Saved data entries →
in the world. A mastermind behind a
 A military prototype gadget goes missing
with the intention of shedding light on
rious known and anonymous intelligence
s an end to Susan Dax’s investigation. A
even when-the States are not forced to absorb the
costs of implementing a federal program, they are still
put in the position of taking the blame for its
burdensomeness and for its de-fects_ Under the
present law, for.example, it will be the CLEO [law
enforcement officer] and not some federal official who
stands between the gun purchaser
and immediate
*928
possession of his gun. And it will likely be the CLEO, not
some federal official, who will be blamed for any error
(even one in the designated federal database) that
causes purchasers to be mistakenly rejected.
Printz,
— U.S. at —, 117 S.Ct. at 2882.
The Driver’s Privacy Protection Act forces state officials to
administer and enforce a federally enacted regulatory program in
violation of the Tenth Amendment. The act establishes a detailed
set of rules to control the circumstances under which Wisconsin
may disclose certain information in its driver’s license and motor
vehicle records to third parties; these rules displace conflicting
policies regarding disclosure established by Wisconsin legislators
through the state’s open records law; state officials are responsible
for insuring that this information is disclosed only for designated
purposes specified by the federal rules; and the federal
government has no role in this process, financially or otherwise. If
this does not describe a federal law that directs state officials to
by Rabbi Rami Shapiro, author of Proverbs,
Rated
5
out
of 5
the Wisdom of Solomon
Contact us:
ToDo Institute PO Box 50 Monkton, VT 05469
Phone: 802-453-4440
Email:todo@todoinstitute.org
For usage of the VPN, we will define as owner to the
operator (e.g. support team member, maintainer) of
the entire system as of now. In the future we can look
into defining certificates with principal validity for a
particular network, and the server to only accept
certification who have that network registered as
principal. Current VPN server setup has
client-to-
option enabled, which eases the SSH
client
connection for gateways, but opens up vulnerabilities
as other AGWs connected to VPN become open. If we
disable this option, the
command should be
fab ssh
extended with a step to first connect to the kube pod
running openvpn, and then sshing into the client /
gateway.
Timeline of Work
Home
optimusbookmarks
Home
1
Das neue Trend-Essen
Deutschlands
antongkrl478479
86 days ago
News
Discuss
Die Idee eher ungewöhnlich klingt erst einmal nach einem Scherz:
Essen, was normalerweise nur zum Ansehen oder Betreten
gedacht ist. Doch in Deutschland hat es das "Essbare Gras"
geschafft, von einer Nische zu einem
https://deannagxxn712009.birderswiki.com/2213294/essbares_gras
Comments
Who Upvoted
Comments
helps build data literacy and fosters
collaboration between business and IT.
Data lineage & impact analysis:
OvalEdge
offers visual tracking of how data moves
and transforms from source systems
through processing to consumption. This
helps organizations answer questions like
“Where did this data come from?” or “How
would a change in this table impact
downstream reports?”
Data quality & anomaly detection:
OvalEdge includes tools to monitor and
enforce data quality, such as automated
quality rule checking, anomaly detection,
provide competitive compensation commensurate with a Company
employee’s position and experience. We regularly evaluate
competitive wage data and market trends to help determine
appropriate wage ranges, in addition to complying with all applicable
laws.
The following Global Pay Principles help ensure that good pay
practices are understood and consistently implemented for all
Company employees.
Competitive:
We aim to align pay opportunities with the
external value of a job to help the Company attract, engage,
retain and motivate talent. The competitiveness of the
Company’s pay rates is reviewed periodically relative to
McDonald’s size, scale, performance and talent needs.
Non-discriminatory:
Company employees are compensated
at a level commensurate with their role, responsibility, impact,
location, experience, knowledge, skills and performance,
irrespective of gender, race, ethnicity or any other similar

Exercise → Count the lines above that contain the word "information", and reply with only that number.

Your response → 2